*WHAT IS REQUIRED:* Here the job is to print only the lines from the one containing "Beitragsnavigation" to the end of the entries, both included, exactly as they stand, with pictures excluded.

Saved data entries
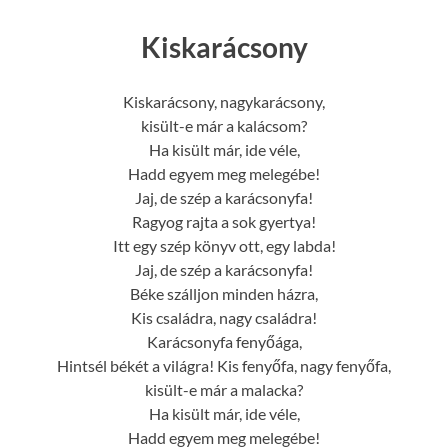
Kiskarácsony
Kiskarácsony, nagykarácsony,
kisült-e már a kalácsom?
Ha kisült már, ide véle,
Hadd egyem meg melegébe!
Jaj, de szép a karácsonyfa!
Ragyog rajta a sok gyertya!
Itt egy szép könyv ott, egy labda!
Jaj, de szép a karácsonyfa!
Béke szálljon minden házra,
Kis családra, nagy családra!
Karácsonyfa fenyőága,
Hintsél békét a világra! Kis fenyőfa, nagy fenyőfa,
kisült-e már a malacka?
Ha kisült már, ide véle,
Hadd egyem meg melegébe!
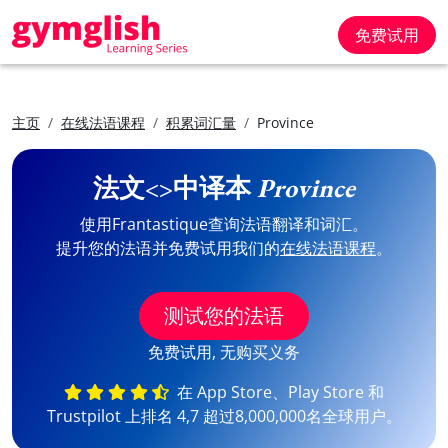
免费试用
主页
在线法语课程
积累词汇量
Province
法文<>中译本
Province
使用Frantastique查询法语翻译和词汇。
提升您的法语并免费试用我们的
在线法语课程
。
测试您的法语
免费试用, 无购买义务
在 App Store、Play Store 和
Trustpilot 上排名 4,7 超过8,000,000名全球用户。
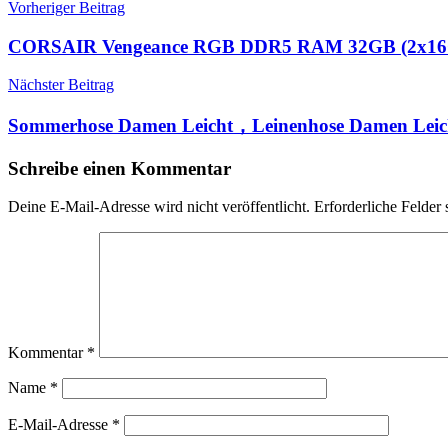
Beitragsnavigation
Vorheriger Beitrag
CORSAIR Vengeance RGB DDR5 RAM 32GB (2x16GB
Nächster Beitrag
Sommerhose Damen Leicht，Leinenhose Damen Leic
Schreibe einen Kommentar
Deine E-Mail-Adresse wird nicht veröffentlicht.
Erforderliche Felder 
Kommentar
*
Name
*
E-Mail-Adresse
*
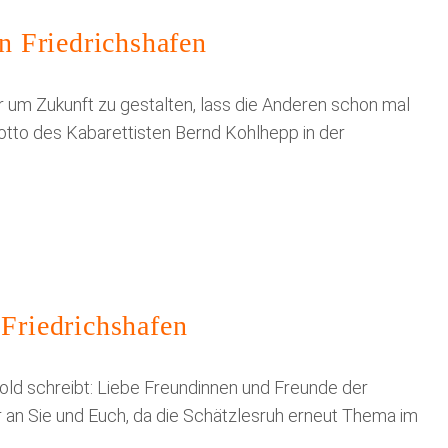
 Friedrichshafen
r um Zukunft zu gestalten, lass die Anderen schon mal
otto des Kabarettisten Bernd Kohlhepp in der
 Friedrichshafen
old schreibt: Liebe Freundinnen und Freunde der
 an Sie und Euch, da die Schätzlesruh erneut Thema im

*OUTPUT:*
Beitragsnavigation
Vorheriger Beitrag
CORSAIR Vengeance RGB DDR5 RAM 32GB (2x16GB
Nächster Beitrag
Sommerhose Damen Leicht，Leinenhose Damen Leic
Schreibe einen Kommentar
Deine E-Mail-Adresse wird nicht veröffentlicht.
Erforderliche Felder 
Kommentar
*
Name
*
E-Mail-Adresse
*
 Friedrichshafen
r um Zukunft zu gestalten, lass die Anderen schon mal
otto des Kabarettisten Bernd Kohlhepp in der
 Friedrichshafen
old schreibt: Liebe Freundinnen und Freunde der
 an Sie und Euch, da die Schätzlesruh erneut Thema im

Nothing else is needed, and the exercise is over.